→ WHAT YOU SHOULD DO:
Entries below include pictures. Output exactly the lines from the one with "Дорогие друзья!" down to the one with "холоднее почвы", both ends included, and leave the pictures out.

(SUPPLIED MATERIAL Opens)

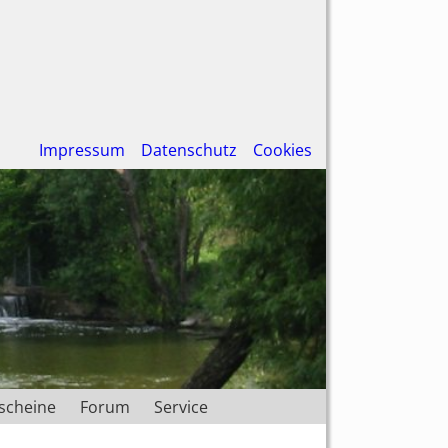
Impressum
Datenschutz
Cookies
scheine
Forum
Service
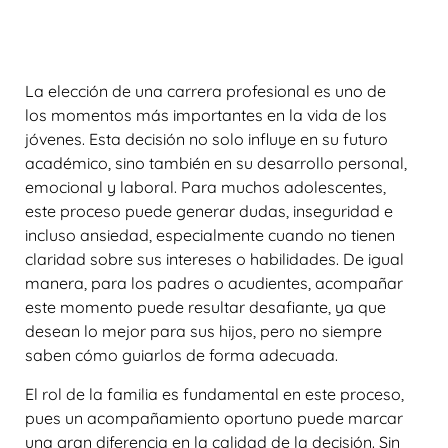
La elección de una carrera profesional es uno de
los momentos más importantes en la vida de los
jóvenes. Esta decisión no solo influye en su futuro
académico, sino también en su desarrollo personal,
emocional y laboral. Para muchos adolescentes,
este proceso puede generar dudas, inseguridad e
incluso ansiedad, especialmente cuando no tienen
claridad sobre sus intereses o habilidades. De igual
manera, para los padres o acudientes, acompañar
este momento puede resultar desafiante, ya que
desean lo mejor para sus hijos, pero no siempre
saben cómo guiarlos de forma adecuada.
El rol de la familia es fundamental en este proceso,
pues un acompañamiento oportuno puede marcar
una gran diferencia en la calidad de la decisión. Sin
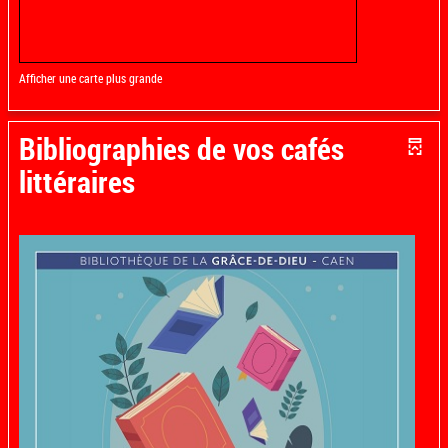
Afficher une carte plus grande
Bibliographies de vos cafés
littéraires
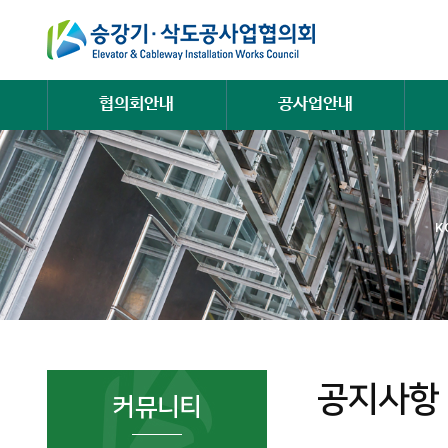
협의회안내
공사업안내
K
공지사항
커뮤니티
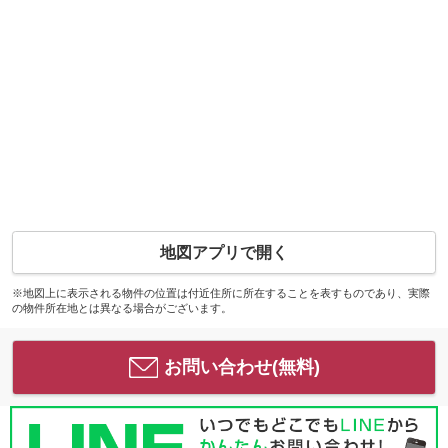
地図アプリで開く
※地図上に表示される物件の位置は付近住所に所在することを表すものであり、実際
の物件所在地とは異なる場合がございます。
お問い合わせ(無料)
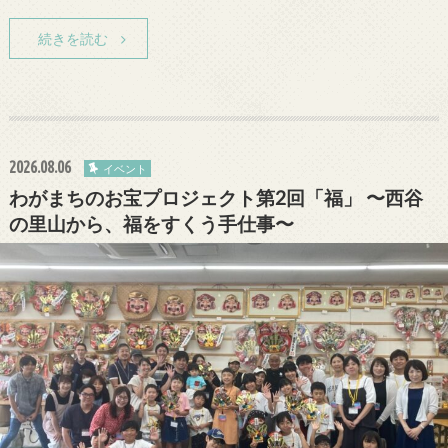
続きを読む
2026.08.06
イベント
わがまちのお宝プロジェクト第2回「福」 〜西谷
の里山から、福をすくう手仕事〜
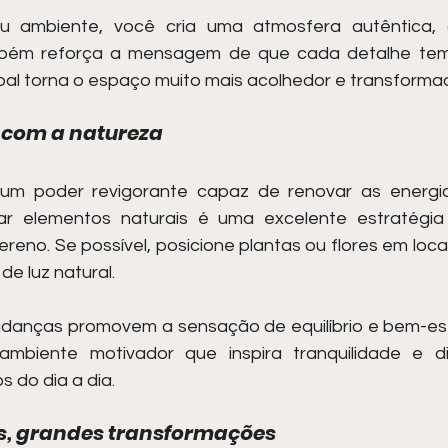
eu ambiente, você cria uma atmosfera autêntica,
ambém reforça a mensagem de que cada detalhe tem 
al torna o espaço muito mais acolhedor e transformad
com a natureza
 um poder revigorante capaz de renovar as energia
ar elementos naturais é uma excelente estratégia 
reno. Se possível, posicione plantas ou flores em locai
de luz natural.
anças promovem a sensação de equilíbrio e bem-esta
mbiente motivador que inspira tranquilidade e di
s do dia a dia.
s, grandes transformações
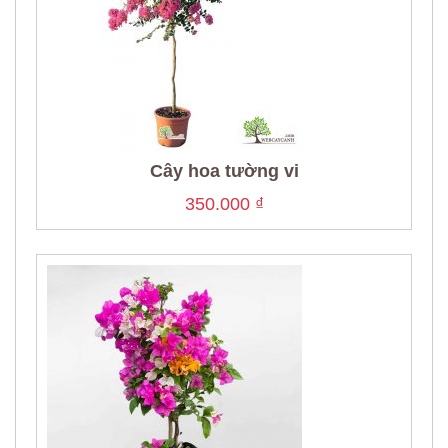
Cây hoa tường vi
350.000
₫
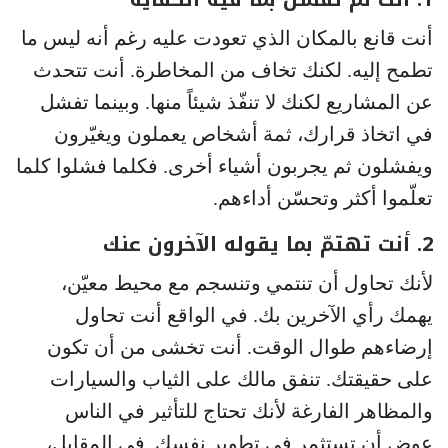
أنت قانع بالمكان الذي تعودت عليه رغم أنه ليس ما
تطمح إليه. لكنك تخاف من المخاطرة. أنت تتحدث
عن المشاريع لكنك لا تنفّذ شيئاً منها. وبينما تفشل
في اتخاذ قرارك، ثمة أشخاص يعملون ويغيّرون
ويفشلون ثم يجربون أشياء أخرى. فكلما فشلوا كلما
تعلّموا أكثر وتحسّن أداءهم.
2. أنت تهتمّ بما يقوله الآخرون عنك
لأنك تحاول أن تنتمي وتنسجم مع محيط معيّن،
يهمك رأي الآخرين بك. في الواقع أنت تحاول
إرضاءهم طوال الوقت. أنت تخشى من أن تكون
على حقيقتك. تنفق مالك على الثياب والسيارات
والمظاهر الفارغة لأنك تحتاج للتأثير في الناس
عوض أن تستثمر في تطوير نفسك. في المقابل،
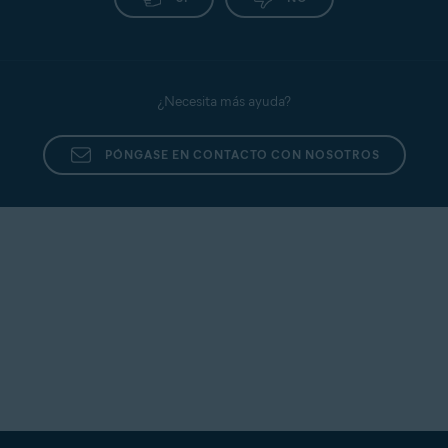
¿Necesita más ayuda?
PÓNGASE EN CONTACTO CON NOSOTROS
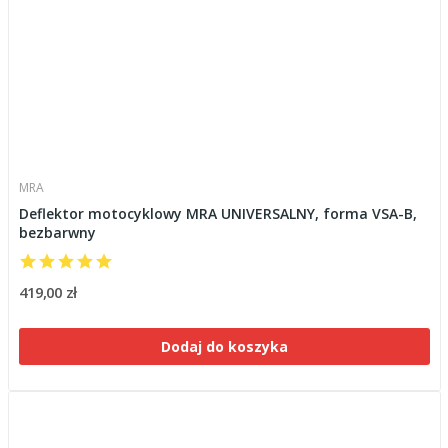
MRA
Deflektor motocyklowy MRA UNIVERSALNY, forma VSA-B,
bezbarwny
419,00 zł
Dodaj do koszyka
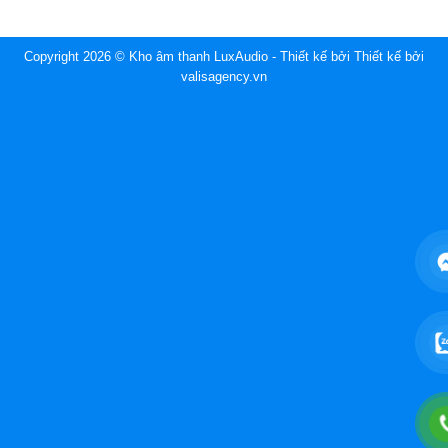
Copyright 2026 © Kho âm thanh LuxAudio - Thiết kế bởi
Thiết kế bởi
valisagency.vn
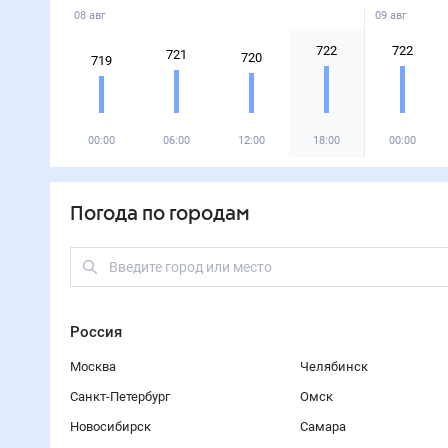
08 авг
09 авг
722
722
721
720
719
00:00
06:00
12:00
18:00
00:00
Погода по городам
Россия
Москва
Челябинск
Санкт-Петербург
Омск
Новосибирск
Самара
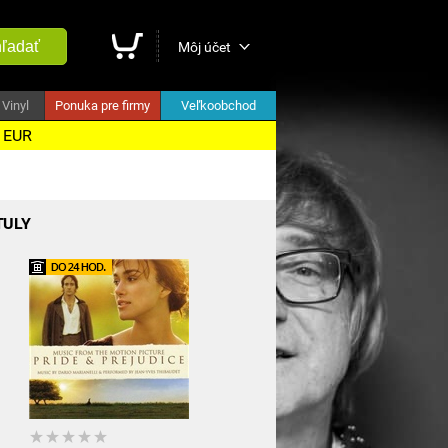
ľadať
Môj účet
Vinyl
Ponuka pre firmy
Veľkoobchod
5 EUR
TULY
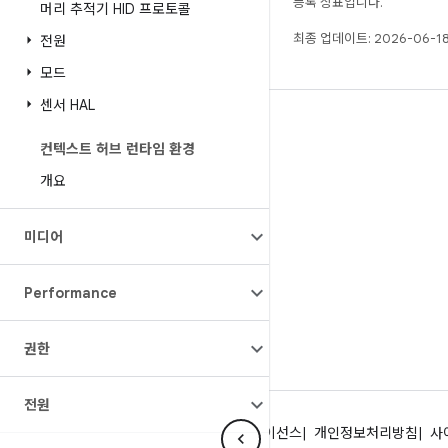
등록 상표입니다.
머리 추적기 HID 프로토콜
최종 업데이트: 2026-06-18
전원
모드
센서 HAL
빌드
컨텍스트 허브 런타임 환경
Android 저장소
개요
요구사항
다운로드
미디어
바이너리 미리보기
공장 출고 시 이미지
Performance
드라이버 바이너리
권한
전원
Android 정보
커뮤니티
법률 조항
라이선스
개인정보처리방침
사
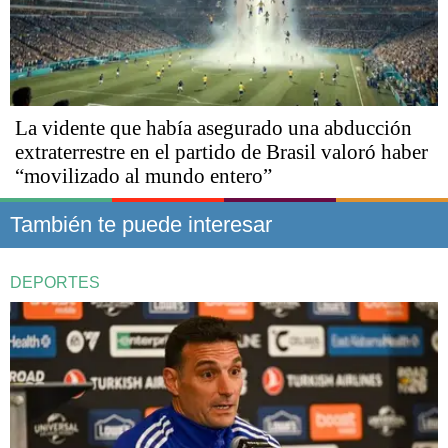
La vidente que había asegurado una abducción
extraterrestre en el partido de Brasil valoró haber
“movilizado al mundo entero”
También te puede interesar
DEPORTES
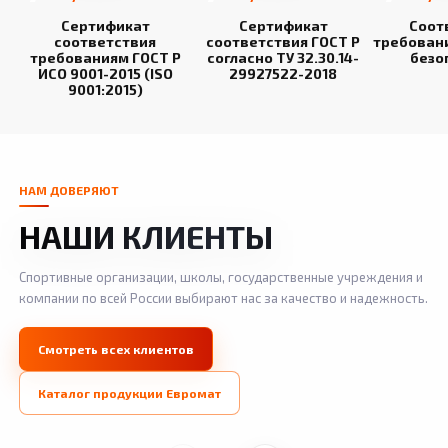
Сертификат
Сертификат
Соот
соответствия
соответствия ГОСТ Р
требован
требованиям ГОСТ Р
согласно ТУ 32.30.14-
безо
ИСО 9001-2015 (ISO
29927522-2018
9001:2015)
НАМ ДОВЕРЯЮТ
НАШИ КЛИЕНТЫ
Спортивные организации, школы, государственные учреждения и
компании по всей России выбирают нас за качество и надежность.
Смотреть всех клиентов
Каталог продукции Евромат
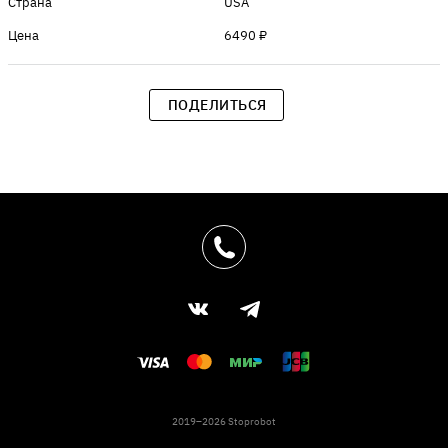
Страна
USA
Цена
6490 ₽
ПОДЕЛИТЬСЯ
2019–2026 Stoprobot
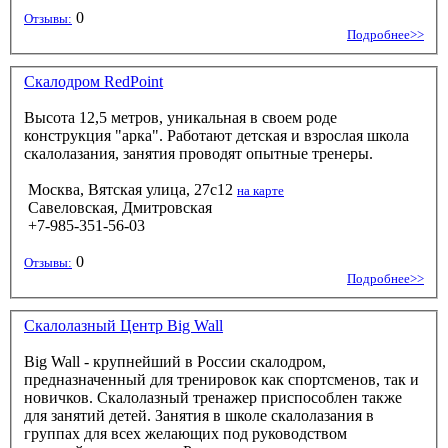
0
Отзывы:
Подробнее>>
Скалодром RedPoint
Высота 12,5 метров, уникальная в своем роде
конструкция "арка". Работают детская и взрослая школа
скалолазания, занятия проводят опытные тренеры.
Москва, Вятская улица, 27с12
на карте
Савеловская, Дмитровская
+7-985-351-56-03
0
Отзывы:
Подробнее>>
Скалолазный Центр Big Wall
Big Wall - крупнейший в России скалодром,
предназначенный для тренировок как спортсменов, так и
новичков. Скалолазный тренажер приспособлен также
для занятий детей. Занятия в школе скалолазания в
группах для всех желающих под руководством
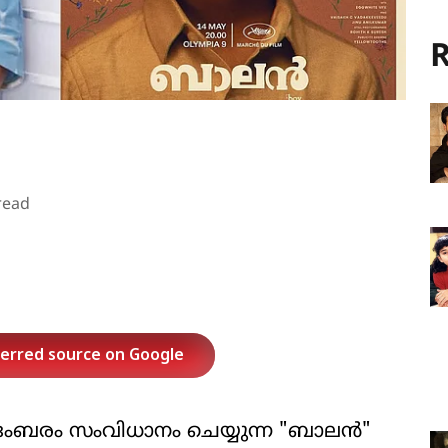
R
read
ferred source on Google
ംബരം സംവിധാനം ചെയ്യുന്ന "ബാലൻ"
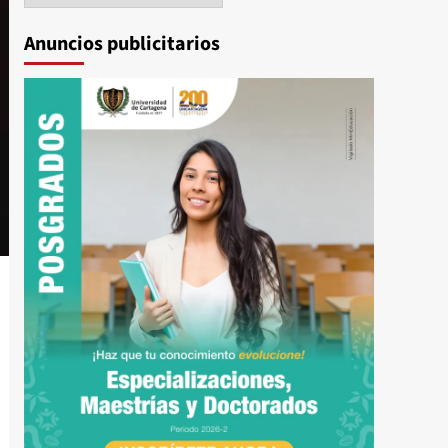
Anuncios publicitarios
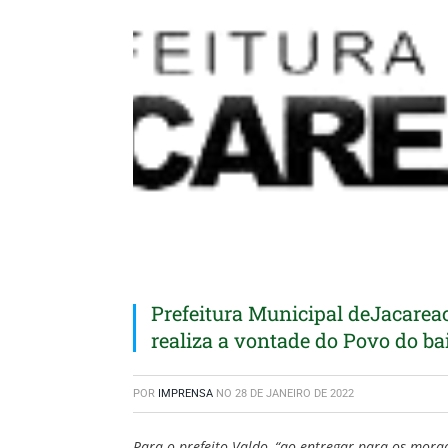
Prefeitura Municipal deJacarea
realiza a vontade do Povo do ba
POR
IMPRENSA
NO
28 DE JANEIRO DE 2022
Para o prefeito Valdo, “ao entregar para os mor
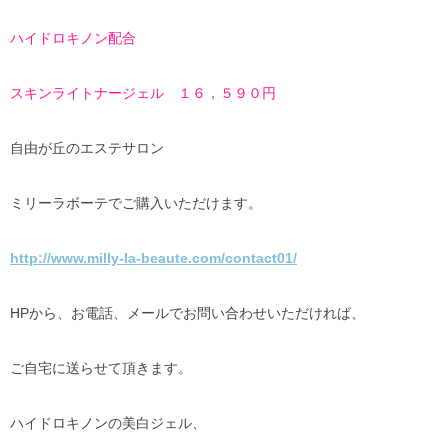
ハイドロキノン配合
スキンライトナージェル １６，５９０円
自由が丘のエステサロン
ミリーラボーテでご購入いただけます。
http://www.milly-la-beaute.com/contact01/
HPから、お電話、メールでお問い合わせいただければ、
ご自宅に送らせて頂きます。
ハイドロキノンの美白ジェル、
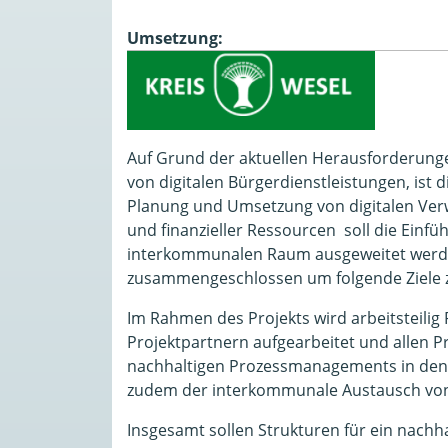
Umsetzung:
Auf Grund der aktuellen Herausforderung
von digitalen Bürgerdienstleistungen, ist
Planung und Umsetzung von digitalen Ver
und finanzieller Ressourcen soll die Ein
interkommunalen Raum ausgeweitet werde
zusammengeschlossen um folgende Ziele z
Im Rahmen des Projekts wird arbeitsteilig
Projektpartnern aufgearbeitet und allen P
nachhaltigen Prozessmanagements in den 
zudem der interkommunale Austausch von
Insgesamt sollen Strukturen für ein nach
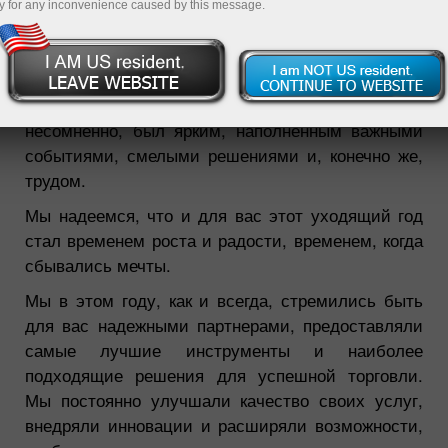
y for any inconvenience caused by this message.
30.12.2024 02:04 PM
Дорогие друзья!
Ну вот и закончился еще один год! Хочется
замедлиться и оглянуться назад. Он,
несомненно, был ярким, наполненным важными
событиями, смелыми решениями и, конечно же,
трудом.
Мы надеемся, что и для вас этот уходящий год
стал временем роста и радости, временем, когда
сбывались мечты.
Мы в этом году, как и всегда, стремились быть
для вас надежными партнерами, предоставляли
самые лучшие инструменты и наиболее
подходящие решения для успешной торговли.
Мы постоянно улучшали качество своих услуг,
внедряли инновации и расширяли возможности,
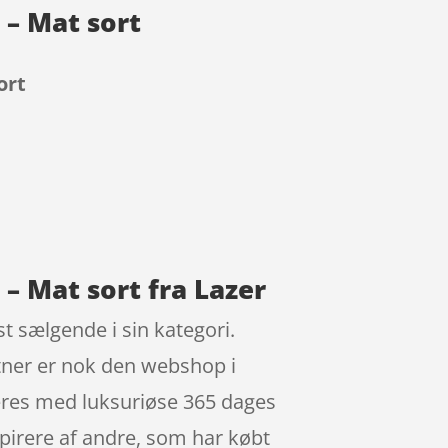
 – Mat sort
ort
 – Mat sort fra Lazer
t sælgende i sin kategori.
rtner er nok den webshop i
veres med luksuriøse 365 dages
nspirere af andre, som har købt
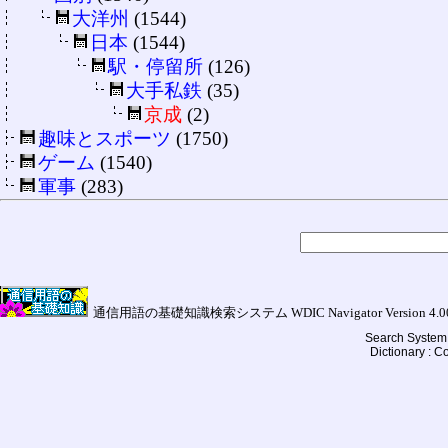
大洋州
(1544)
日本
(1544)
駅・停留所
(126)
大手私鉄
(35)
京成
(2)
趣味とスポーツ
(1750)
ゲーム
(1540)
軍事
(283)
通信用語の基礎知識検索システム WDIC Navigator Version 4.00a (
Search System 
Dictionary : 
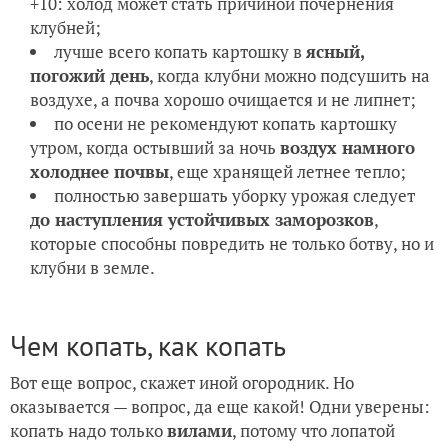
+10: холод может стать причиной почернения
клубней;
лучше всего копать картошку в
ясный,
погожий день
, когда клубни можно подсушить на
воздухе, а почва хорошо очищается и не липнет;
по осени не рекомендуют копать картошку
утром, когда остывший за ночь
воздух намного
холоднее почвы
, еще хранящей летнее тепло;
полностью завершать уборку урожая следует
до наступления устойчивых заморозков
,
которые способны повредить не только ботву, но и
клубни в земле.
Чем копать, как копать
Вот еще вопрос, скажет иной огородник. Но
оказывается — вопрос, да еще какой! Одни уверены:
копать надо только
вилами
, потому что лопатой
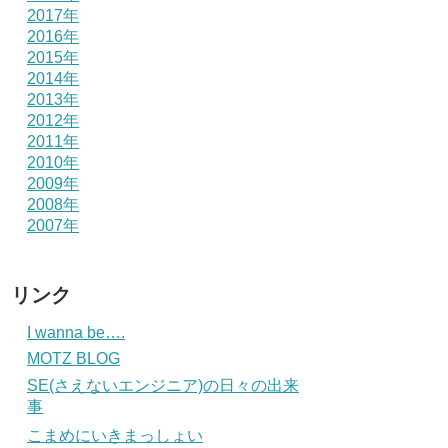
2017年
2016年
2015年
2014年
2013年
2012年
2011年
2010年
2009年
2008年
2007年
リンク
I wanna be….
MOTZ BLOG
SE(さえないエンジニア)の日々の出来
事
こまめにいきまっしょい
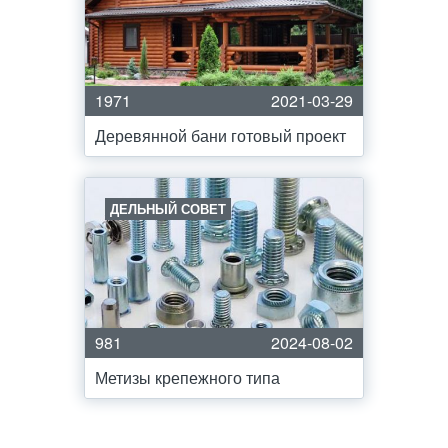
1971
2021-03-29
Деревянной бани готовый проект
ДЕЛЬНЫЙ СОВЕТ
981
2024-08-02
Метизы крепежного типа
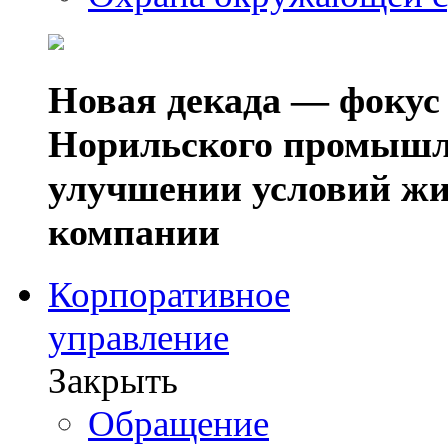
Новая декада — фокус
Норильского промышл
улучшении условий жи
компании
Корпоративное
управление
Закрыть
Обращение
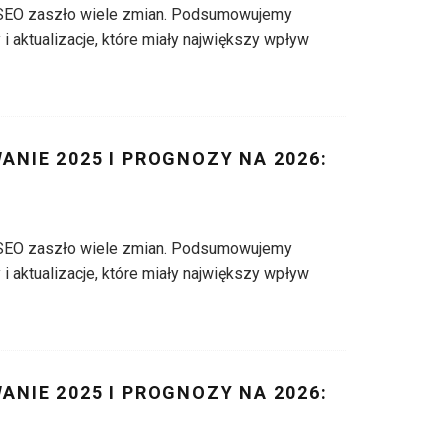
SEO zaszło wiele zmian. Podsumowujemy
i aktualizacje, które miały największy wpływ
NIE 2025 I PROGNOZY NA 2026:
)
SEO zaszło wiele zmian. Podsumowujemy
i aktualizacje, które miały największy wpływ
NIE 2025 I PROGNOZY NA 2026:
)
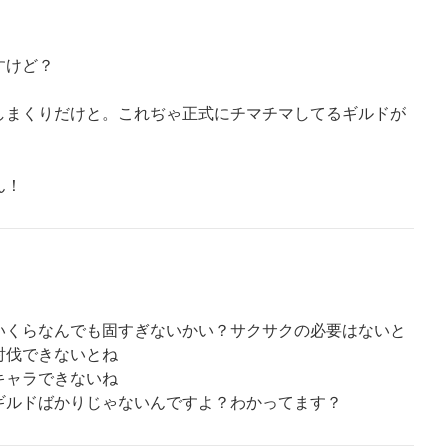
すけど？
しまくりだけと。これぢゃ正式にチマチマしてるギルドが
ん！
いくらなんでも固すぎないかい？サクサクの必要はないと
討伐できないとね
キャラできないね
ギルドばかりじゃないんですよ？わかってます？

(SUPPLIED MATERIAL Closes)

→ EXERCISE OUTPUT:
Дорогие друзья!
Ну вот и закончился еще один год! Хочется
замедлиться и оглянуться назад. Он,
несомненно, был ярким, наполненным важными
событиями, смелыми решениями и, конечно же,
трудом.
Мы надеемся, что и для вас этот уходящий год
стал временем роста и радости, временем, когда
сбывались мечты.
Мы в этом году, как и всегда, стремились быть
для вас надежными партнерами, предоставляли
самые лучшие инструменты и наиболее
подходящие решения для успешной торговли.
Мы постоянно улучшали качество своих услуг,
внедряли инновации и расширяли возможности,
 – Mat sort
ort
 – Mat sort fra Lazer
t sælgende i sin kategori.
rtner er nok den webshop i
veres med luksuriøse 365 dages
nspirere af andre, som har købt
大洋州
(1544)
日本
(1544)
駅・停留所
(126)
大手私鉄
(35)
京成
(2)
趣味とスポーツ
(1750)
ゲーム
(1540)
軍事
(283)
通信用語の基礎知識検索システム WDIC Navigator Version 4.00a (
Search System 
Dictionary : 
+10: холод может стать причиной почернения
клубней;
лучше всего копать картошку в
ясный,
погожий день
, когда клубни можно подсушить на
воздухе, а почва хорошо очищается и не липнет;
по осени не рекомендуют копать картошку
утром, когда остывший за ночь
воздух намного
холоднее почвы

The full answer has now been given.